**What to produce:** Restate, word for word, each record that follows.

**Page-level text extractions:**
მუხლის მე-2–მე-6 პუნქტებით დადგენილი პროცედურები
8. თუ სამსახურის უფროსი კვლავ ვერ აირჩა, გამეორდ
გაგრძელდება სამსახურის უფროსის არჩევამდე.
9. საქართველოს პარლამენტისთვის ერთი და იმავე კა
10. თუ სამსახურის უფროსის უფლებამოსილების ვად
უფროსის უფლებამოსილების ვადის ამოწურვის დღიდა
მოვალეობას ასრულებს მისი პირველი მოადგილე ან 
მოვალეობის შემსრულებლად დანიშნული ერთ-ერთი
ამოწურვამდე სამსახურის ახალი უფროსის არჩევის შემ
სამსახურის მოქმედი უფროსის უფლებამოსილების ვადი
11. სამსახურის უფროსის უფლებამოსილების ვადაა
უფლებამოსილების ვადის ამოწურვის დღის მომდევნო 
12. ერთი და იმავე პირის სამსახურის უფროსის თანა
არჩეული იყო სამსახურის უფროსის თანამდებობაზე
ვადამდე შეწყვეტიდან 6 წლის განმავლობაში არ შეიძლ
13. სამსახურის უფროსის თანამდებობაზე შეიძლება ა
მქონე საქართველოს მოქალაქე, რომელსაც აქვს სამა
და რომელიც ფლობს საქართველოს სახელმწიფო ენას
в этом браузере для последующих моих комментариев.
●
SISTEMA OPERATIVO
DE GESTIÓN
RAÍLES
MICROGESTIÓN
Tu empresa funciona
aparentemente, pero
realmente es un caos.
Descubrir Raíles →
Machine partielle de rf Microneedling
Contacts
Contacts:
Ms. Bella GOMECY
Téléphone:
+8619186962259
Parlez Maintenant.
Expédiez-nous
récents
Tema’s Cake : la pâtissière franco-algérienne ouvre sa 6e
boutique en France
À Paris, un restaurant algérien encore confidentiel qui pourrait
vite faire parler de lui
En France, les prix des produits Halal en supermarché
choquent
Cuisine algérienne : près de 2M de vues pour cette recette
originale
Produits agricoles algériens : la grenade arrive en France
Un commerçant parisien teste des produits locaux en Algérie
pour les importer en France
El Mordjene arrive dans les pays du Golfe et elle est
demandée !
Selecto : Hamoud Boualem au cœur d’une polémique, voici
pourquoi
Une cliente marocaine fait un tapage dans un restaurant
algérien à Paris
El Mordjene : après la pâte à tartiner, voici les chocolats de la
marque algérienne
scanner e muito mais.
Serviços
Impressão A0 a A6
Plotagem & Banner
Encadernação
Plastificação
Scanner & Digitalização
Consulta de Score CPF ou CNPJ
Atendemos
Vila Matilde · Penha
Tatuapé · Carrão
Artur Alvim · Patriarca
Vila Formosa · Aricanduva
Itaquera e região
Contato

**Problem solution:**
მუხლის მე-2–მე-6 პუნქტებით დადგენილი პროცედურები
8. თუ სამსახურის უფროსი კვლავ ვერ აირჩა, გამეორდ
გაგრძელდება სამსახურის უფროსის არჩევამდე.
9. საქართველოს პარლამენტისთვის ერთი და იმავე კა
10. თუ სამსახურის უფროსის უფლებამოსილების ვად
უფროსის უფლებამოსილების ვადის ამოწურვის დღიდა
მოვალეობას ასრულებს მისი პირველი მოადგილე ან 
მოვალეობის შემსრულებლად დანიშნული ერთ-ერთი
ამოწურვამდე სამსახურის ახალი უფროსის არჩევის შემ
სამსახურის მოქმედი უფროსის უფლებამოსილების ვადი
11. სამსახურის უფროსის უფლებამოსილების ვადაა
უფლებამოსილების ვადის ამოწურვის დღის მომდევნო 
12. ერთი და იმავე პირის სამსახურის უფროსის თანა
არჩეული იყო სამსახურის უფროსის თანამდებობაზე
ვადამდე შეწყვეტიდან 6 წლის განმავლობაში არ შეიძლ
13. სამსახურის უფროსის თანამდებობაზე შეიძლება ა
მქონე საქართველოს მოქალაქე, რომელსაც აქვს სამა
და რომელიც ფლობს საქართველოს სახელმწიფო ენას
в этом браузере для последующих моих комментариев.
●
SISTEMA OPERATIVO
DE GESTIÓN
RAÍLES
MICROGESTIÓN
Tu empresa funciona
aparentemente, pero
realmente es un caos.
Descubrir Raíles →
Machine partielle de rf Microneedling
Contacts
Contacts:
Ms. Bella GOMECY
Téléphone:
+8619186962259
Parlez Maintenant.
Expédiez-nous
récents
Tema’s Cake : la pâtissière franco-algérienne ouvre sa 6e
boutique en France
À Paris, un restaurant algérien encore confidentiel qui pourrait
vite faire parler de lui
En France, les prix des produits Halal en supermarché
choquent
Cuisine algérienne : près de 2M de vues pour cette recette
originale
Produits agricoles algériens : la grenade arrive en France
Un commerçant parisien teste des produits locaux en Algérie
pour les importer en France
El Mordjene arrive dans les pays du Golfe et elle est
demandée !
Selecto : Hamoud Boualem au cœur d’une polémique, voici
pourquoi
Une cliente marocaine fait un tapage dans un restaurant
algérien à Paris
El Mordjene : après la pâte à tartiner, voici les chocolats de la
marque algérienne
scanner e muito mais.
Serviços
Impressão A0 a A6
Plotagem & Banner
Encadernação
Plastificação
Scanner & Digitalização
Consulta de Score CPF ou CNPJ
Atendemos
Vila Matilde · Penha
Tatuapé · Carrão
Artur Alvim · Patriarca
Vila Formosa · Aricanduva
Itaquera e região
Contato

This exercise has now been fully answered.